═════ EXCERPTED RECORDS ═════

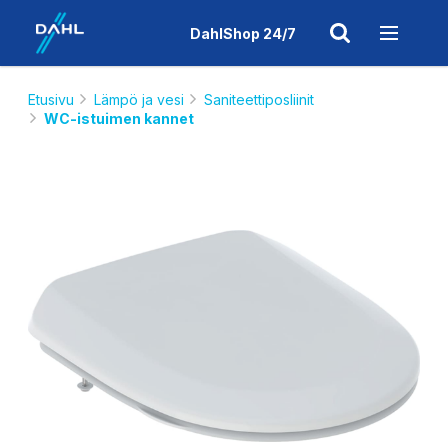
DahlShop 24/7
Etusivu
Lämpö ja vesi
Saniteettiposliinit
WC-istuimen kannet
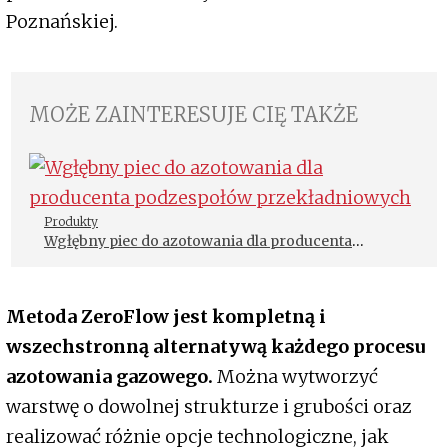
Poznańskiej.
MOŻE ZAINTERESUJE CIĘ TAKŻE
Produkty
Wgłębny piec do azotowania dla producenta
podzespołów przekładniowych
Metoda ZeroFlow jest kompletną i
wszechstronną alternatywą każdego procesu
azotowania gazowego.
Można wytworzyć
warstwę o dowolnej strukturze i grubości oraz
realizować różnie opcje technologiczne, jak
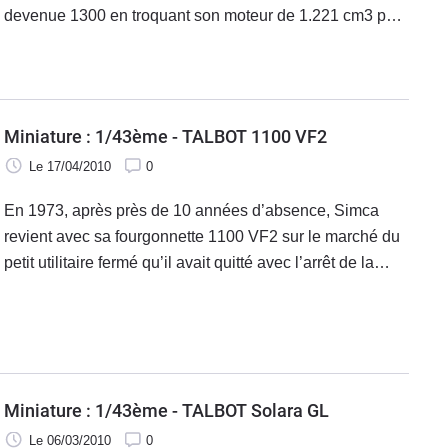
devenue 1300 en troquant son moteur de 1.221 cm3 par
un moteur Flash de 1.290 cm3.
Miniature : 1/43ème - TALBOT 1100 VF2
Le 17/04/2010
0
En 1973, après près de 10 années d’absence, Simca
revient avec sa fourgonnette 1100 VF2 sur le marché du
petit utilitaire fermé qu’il avait quitté avec l’arrêt de la
fabrication de l’Aronde,.
Miniature : 1/43ème - TALBOT Solara GL
Le 06/03/2010
0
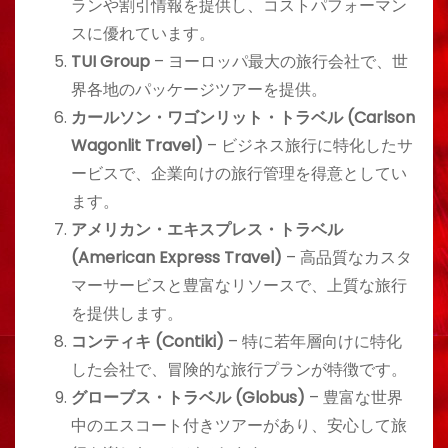
ランや割引情報を提供し、コストパフォーマン
スに優れています。
TUI Group
– ヨーロッパ最大の旅行会社で、世
界各地のパッケージツアーを提供。
カールソン・ワゴンリット・トラベル (Carlson
Wagonlit Travel)
– ビジネス旅行に特化したサ
ービスで、企業向けの旅行管理を得意としてい
ます。
アメリカン・エキスプレス・トラベル
(American Express Travel)
– 高品質なカスタ
マーサービスと豊富なリソースで、上質な旅行
を提供します。
コンティキ (Contiki)
– 特に若年層向けに特化
した会社で、冒険的な旅行プランが特徴です。
グローブス・トラベル (Globus)
– 豊富な世界
中のエスコート付きツアーがあり、安心して旅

═════

| ASSIGNMENT |
Print the entries again exactly as they appear above. Do not print the pictures.

| SOLUTION BELOW |
DahlShop 24/7
Etusivu
Lämpö ja vesi
Saniteettiposliinit
WC-istuimen kannet
Poznańskiej.
MOŻE ZAINTERESUJE CIĘ TAKŻE
Produkty
Wgłębny piec do azotowania dla producenta
podzespołów przekładniowych
Metoda ZeroFlow jest kompletną i
wszechstronną alternatywą każdego procesu
azotowania gazowego.
Można wytworzyć
warstwę o dowolnej strukturze i grubości oraz
realizować różnie opcje technologiczne, jak
devenue 1300 en troquant son moteur de 1.221 cm3 par
un moteur Flash de 1.290 cm3.
Miniature : 1/43ème - TALBOT 1100 VF2
Le 17/04/2010
0
En 1973, après près de 10 années d’absence, Simca
revient avec sa fourgonnette 1100 VF2 sur le marché du
petit utilitaire fermé qu’il avait quitté avec l’arrêt de la
fabrication de l’Aronde,.
Miniature : 1/43ème - TALBOT Solara GL
Le 06/03/2010
0
ランや割引情報を提供し、コストパフォーマン
スに優れています。
TUI Group
– ヨーロッパ最大の旅行会社で、世
界各地のパッケージツアーを提供。
カールソン・ワゴンリット・トラベル (Carlson
Wagonlit Travel)
– ビジネス旅行に特化したサ
ービスで、企業向けの旅行管理を得意としてい
ます。
アメリカン・エキスプレス・トラベル
(American Express Travel)
– 高品質なカスタ
マーサービスと豊富なリソースで、上質な旅行
を提供します。
コンティキ (Contiki)
– 特に若年層向けに特化
した会社で、冒険的な旅行プランが特徴です。
グローブス・トラベル (Globus)
– 豊富な世界
中のエスコート付きツアーがあり、安心して旅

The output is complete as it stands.